Working data.
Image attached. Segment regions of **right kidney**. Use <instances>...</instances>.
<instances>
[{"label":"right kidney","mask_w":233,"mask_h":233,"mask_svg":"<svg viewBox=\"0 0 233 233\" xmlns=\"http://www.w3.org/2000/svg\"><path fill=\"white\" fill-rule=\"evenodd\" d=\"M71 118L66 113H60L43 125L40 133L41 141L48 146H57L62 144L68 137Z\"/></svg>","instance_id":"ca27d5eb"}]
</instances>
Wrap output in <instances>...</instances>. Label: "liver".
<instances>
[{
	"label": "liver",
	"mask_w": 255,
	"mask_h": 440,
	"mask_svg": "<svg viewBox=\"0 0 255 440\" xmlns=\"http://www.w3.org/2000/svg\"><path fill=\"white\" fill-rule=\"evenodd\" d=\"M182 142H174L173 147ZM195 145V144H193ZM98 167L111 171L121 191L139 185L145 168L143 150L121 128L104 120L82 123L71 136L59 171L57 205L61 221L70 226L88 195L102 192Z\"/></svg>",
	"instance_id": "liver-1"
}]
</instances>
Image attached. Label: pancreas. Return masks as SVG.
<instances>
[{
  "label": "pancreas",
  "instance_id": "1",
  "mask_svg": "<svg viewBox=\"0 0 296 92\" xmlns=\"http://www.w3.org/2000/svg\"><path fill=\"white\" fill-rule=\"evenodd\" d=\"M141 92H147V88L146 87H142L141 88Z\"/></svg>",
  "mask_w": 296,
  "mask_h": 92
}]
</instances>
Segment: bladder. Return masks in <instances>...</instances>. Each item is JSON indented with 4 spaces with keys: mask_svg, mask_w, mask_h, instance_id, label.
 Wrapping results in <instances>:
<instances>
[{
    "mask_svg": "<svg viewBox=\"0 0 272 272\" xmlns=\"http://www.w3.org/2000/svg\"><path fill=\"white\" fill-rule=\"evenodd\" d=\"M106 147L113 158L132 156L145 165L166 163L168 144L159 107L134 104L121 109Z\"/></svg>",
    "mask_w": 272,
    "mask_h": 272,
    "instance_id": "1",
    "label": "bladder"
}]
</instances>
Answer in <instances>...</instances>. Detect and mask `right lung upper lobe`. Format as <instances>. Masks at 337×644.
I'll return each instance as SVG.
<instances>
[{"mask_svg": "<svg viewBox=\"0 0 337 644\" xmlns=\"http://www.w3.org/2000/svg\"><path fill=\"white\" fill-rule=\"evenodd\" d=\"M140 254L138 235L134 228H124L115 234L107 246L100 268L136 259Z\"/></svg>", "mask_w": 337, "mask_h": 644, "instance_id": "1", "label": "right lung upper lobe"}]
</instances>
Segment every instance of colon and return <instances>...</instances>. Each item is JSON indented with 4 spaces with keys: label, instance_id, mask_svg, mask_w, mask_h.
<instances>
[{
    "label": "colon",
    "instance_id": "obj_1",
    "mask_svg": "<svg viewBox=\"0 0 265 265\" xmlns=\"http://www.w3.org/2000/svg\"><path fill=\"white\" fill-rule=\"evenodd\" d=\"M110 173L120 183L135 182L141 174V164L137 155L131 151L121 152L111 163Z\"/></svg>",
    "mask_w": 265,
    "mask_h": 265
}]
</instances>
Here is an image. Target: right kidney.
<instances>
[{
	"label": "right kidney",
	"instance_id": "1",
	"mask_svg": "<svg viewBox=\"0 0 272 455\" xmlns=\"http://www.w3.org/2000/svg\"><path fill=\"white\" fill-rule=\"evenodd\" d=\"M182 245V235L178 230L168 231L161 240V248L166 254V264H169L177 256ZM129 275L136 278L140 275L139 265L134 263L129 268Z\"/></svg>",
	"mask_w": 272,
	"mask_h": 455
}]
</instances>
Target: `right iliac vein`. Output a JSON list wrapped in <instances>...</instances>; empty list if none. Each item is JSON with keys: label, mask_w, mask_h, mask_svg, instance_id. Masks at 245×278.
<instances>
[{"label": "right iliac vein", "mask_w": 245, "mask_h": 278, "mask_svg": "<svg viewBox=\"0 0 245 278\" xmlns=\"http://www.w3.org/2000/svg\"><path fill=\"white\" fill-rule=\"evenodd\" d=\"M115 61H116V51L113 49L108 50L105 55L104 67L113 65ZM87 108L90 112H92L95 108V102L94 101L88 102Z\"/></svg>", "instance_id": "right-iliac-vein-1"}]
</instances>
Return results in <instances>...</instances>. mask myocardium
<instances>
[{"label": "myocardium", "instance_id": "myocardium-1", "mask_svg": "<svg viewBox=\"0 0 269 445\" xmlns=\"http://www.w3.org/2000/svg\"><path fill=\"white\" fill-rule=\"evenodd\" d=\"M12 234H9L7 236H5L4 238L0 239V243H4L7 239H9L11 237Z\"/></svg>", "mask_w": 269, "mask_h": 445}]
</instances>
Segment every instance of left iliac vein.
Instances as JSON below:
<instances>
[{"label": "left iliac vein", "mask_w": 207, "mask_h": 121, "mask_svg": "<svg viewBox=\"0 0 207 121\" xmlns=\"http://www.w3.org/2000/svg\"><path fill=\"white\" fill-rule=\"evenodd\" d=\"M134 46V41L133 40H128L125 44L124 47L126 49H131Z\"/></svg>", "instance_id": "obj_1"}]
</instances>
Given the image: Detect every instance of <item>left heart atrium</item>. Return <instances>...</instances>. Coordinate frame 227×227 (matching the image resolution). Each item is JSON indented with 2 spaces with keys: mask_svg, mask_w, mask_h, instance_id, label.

Problem to solve. An exact reproduction of the material above is required.

Expected answer.
Image attached. Segment regions of **right kidney**. Use <instances>...</instances>.
<instances>
[{"label":"right kidney","mask_w":233,"mask_h":233,"mask_svg":"<svg viewBox=\"0 0 233 233\" xmlns=\"http://www.w3.org/2000/svg\"><path fill=\"white\" fill-rule=\"evenodd\" d=\"M71 118L66 113H60L43 125L40 133L41 141L48 146H57L62 144L68 137Z\"/></svg>","instance_id":"ca27d5eb"}]
</instances>
Wrap output in <instances>...</instances>. Label: "liver".
<instances>
[{
	"label": "liver",
	"mask_w": 255,
	"mask_h": 440,
	"mask_svg": "<svg viewBox=\"0 0 255 440\" xmlns=\"http://www.w3.org/2000/svg\"><path fill=\"white\" fill-rule=\"evenodd\" d=\"M182 142H174L173 147ZM195 145V144H193ZM98 167L111 171L121 191L139 185L145 168L143 150L121 128L104 120L82 123L71 136L59 171L57 205L61 221L70 226L88 195L102 192Z\"/></svg>",
	"instance_id": "liver-1"
}]
</instances>
Image attached. Label: pancreas. Return masks as SVG.
<instances>
[{
  "label": "pancreas",
  "instance_id": "1",
  "mask_svg": "<svg viewBox=\"0 0 296 92\" xmlns=\"http://www.w3.org/2000/svg\"><path fill=\"white\" fill-rule=\"evenodd\" d=\"M141 92H147V88L146 87H142L141 88Z\"/></svg>",
  "mask_w": 296,
  "mask_h": 92
}]
</instances>
Segment: bladder. Return masks in <instances>...</instances>. Each item is JSON indented with 4 spaces with keys: mask_svg, mask_w, mask_h, instance_id, label.
 Wrapping results in <instances>:
<instances>
[{
    "mask_svg": "<svg viewBox=\"0 0 272 272\" xmlns=\"http://www.w3.org/2000/svg\"><path fill=\"white\" fill-rule=\"evenodd\" d=\"M106 147L113 158L132 156L145 165L166 163L168 144L159 107L134 104L121 109Z\"/></svg>",
    "mask_w": 272,
    "mask_h": 272,
    "instance_id": "1",
    "label": "bladder"
}]
</instances>
Answer in <instances>...</instances>. Detect and mask `right lung upper lobe`. Format as <instances>. Masks at 337×644.
I'll return each instance as SVG.
<instances>
[{"mask_svg": "<svg viewBox=\"0 0 337 644\" xmlns=\"http://www.w3.org/2000/svg\"><path fill=\"white\" fill-rule=\"evenodd\" d=\"M140 254L138 235L134 228H124L115 234L107 246L100 268L136 259Z\"/></svg>", "mask_w": 337, "mask_h": 644, "instance_id": "1", "label": "right lung upper lobe"}]
</instances>
Segment every instance of colon and return <instances>...</instances>. Each item is JSON indented with 4 spaces with keys: label, instance_id, mask_svg, mask_w, mask_h.
<instances>
[{
    "label": "colon",
    "instance_id": "obj_1",
    "mask_svg": "<svg viewBox=\"0 0 265 265\" xmlns=\"http://www.w3.org/2000/svg\"><path fill=\"white\" fill-rule=\"evenodd\" d=\"M110 173L120 183L135 182L141 174V164L137 155L131 151L121 152L111 163Z\"/></svg>",
    "mask_w": 265,
    "mask_h": 265
}]
</instances>
Here is an image. Target: right kidney.
<instances>
[{
	"label": "right kidney",
	"instance_id": "1",
	"mask_svg": "<svg viewBox=\"0 0 272 455\" xmlns=\"http://www.w3.org/2000/svg\"><path fill=\"white\" fill-rule=\"evenodd\" d=\"M182 245V235L178 230L168 231L161 240V248L166 254V264H169L177 256ZM129 275L136 278L140 275L139 265L134 263L129 268Z\"/></svg>",
	"mask_w": 272,
	"mask_h": 455
}]
</instances>
Target: `right iliac vein`. Output a JSON list wrapped in <instances>...</instances>; empty list if none. Each item is JSON with keys: label, mask_w, mask_h, mask_svg, instance_id. Masks at 245×278.
<instances>
[{"label": "right iliac vein", "mask_w": 245, "mask_h": 278, "mask_svg": "<svg viewBox=\"0 0 245 278\" xmlns=\"http://www.w3.org/2000/svg\"><path fill=\"white\" fill-rule=\"evenodd\" d=\"M115 61H116V51L113 49L108 50L105 55L104 67L113 65ZM87 108L90 112H92L95 108V102L94 101L88 102Z\"/></svg>", "instance_id": "right-iliac-vein-1"}]
</instances>
Return results in <instances>...</instances>. mask myocardium
<instances>
[{"label": "myocardium", "instance_id": "myocardium-1", "mask_svg": "<svg viewBox=\"0 0 269 445\" xmlns=\"http://www.w3.org/2000/svg\"><path fill=\"white\" fill-rule=\"evenodd\" d=\"M12 234H9L7 236H5L4 238L0 239V243H4L7 239H9L11 237Z\"/></svg>", "mask_w": 269, "mask_h": 445}]
</instances>
Segment every instance of left iliac vein.
Instances as JSON below:
<instances>
[{"label": "left iliac vein", "mask_w": 207, "mask_h": 121, "mask_svg": "<svg viewBox=\"0 0 207 121\" xmlns=\"http://www.w3.org/2000/svg\"><path fill=\"white\" fill-rule=\"evenodd\" d=\"M134 46V41L133 40H128L125 44L124 47L126 49H131Z\"/></svg>", "instance_id": "obj_1"}]
</instances>
Given the image: Detect every instance of <item>left heart atrium</item>. Return <instances>...</instances>. Coordinate frame 227×227 (matching the image resolution). Each item is JSON indented with 2 spaces with keys: mask_svg, mask_w, mask_h, instance_id, label.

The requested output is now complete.